##### DATASET EXTRACT

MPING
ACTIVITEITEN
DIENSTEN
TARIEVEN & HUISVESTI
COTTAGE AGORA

##########
##### DATASET EXTRACT

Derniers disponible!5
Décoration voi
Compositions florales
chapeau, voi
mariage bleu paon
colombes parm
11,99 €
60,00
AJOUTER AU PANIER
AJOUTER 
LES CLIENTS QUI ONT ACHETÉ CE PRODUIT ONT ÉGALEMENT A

##########

= AIM OF THE TASK =
What are the lines, exactly as written above, from the line with "chapeau, voi" to the line with "LES CLIENTS QUI", both included? Output only those.

= RESPONSE TO THIS EXERCISE =
chapeau, voi
mariage bleu paon
colombes parm
11,99 €
60,00
AJOUTER AU PANIER
AJOUTER 
LES CLIENTS QUI ONT ACHETÉ CE PRODUIT ONT ÉGALEMENT A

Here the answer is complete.